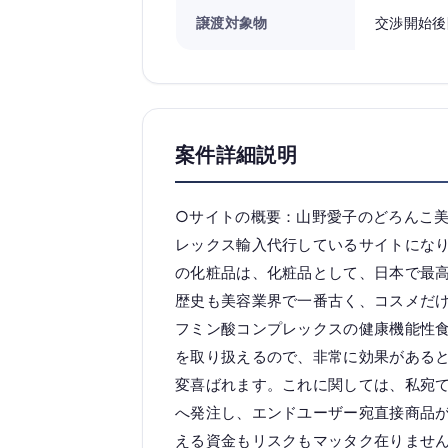
譲渡対象物
交渉開始後
案件詳細説明
○サイトの概要：山野愛子のどろんこ
レックス輸入代行しているサイトにな
の化粧品は、化粧品として、日本で最
歴史も美容業界で一番古く、コスメだ
フミン酸コンプレックスの健康機能性
を取り扱えるので、非常に効果がある
変喜ばれます。これに関しては、私宛
へ発注し、エンドユーザー宛直接商品
える資金もリスクもマッタク在りませ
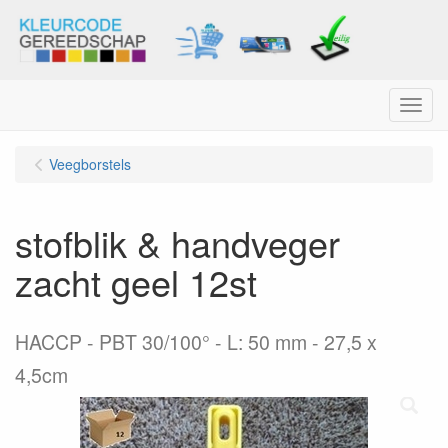
Menu
Veegborstels
stofblik & handveger
zacht geel 12st
HACCP - PBT 30/100° - L: 50 mm - 27,5 x
4,5cm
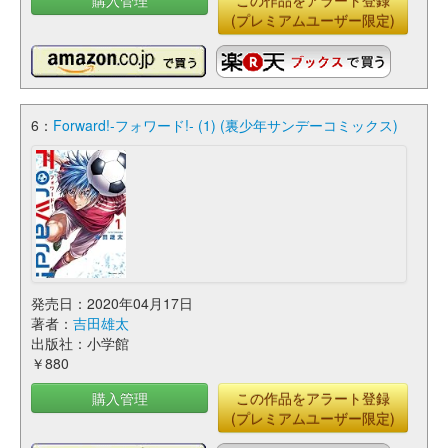
購入管理
この作品をアラート登録
(プレミアムユーザー限定)
6：
Forward!-フォワード!- (1) (裏少年サンデーコミックス)
発売日：2020年04月17日
著者：
吉田雄太
出版社：小学館
￥880
購入管理
この作品をアラート登録
(プレミアムユーザー限定)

WHAT YOU NEED TO DO - Output the listing above exactly, excluding all pictures.

TASK OUTPUT -
譲渡対象物
交渉開始後
案件詳細説明
○サイトの概要：山野愛子のどろんこ
レックス輸入代行しているサイトにな
の化粧品は、化粧品として、日本で最
歴史も美容業界で一番古く、コスメだ
フミン酸コンプレックスの健康機能性
を取り扱えるので、非常に効果がある
変喜ばれます。これに関しては、私宛
へ発注し、エンドユーザー宛直接商品
える資金もリスクもマッタク在りませ
Menu
Veegborstels
stofblik & handveger
zacht geel 12st
HACCP - PBT 30/100° - L: 50 mm - 27,5 x
4,5cm
購入管理
この作品をアラート登録
(プレミアムユーザー限定)
6：
Forward!-フォワード!- (1) (裏少年サンデーコミックス)
発売日：2020年04月17日
著者：
吉田雄太
出版社：小学館
￥880
購入管理
この作品をアラート登録
(プレミアムユーザー限定)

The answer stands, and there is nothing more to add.